* [GIVEN RECORDS]

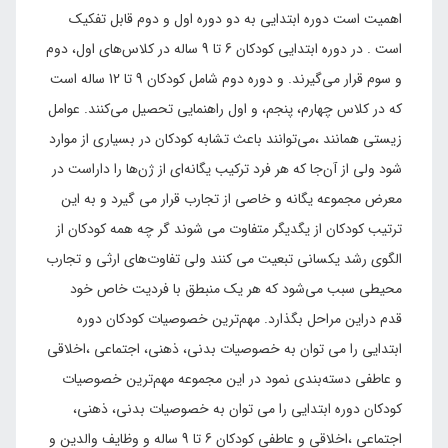
اهمیت است دوره ابتدایی به دو دوره اول و دوم قابل تفکیک
است . در دوره ابتدایی کودکان 6 تا 9 ساله در کلاس‌های اول، دوم
و سوم قرار می‌گیرند. و دوره دوم شامل کودکان 9 تا 12 ساله است
که در کلاس چهارم، پنجم، و اول راهنمایی تحصیل می‌کنند. عوامل
زیستی همانند ،می‌توانند باعث تشابه کودکان در بسیاری از موارد
شود ولی از آن‌جا که هر فرد ترکیب یگانه‌ای از ژن‌ها را داراست در
معرض مجموعه یگانه و خاصی از تجارب قرار می گیرد و به این
ترتیب کودکان از یگدیگر متفاوت می شوند گر چه همه کودکان از
الگوی رشد یکسانی تبعیت می کنند ولی تفاوت‌های ارثی و تجارب
محیطی سبب می‌شود که هر یک منبطق با فردیت خاص خود
قدم دراین مراحل بگذارد. مهم‌ترین خصوصیات کودکان دوره
ابتدایی را می توان به خصوصیات بدنی، ذهنی، اجتماعی ،اخلاقی
و عاطفی دسته‌بندی نمود در این مجموعه مهم‌ترین خصوصیات
کودکان دوره ابتدایی را می توان به خصوصیات بدنی، ذهنی،
اجتماعی ،اخلاقی و عاطفی کودکان 6 تا 9 ساله و وظایف والدین و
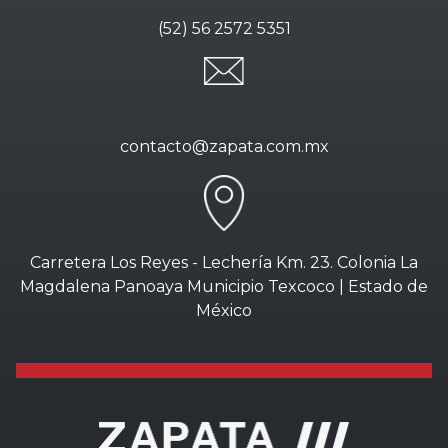
(52) 56 2572 5351
contacto@zapata.com.mx
Carretera Los Reyes - Lechería Km. 23. Colonia La
Magdalena Panoaya Municipio Texcoco | Estado de
México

* [ACTIVITY] Your response must reproduce the listing above word for word and must contain none of its pictures.

* [ANSWER SECTION]
اهمیت است دوره ابتدایی به دو دوره اول و دوم قابل تفکیک
است . در دوره ابتدایی کودکان 6 تا 9 ساله در کلاس‌های اول، دوم
و سوم قرار می‌گیرند. و دوره دوم شامل کودکان 9 تا 12 ساله است
که در کلاس چهارم، پنجم، و اول راهنمایی تحصیل می‌کنند. عوامل
زیستی همانند ،می‌توانند باعث تشابه کودکان در بسیاری از موارد
شود ولی از آن‌جا که هر فرد ترکیب یگانه‌ای از ژن‌ها را داراست در
معرض مجموعه یگانه و خاصی از تجارب قرار می گیرد و به این
ترتیب کودکان از یگدیگر متفاوت می شوند گر چه همه کودکان از
الگوی رشد یکسانی تبعیت می کنند ولی تفاوت‌های ارثی و تجارب
محیطی سبب می‌شود که هر یک منبطق با فردیت خاص خود
قدم دراین مراحل بگذارد. مهم‌ترین خصوصیات کودکان دوره
ابتدایی را می توان به خصوصیات بدنی، ذهنی، اجتماعی ،اخلاقی
و عاطفی دسته‌بندی نمود در این مجموعه مهم‌ترین خصوصیات
کودکان دوره ابتدایی را می توان به خصوصیات بدنی، ذهنی،
اجتماعی ،اخلاقی و عاطفی کودکان 6 تا 9 ساله و وظایف والدین و
(52) 56 2572 5351
contacto@zapata.com.mx
Carretera Los Reyes - Lechería Km. 23. Colonia La
Magdalena Panoaya Municipio Texcoco | Estado de
México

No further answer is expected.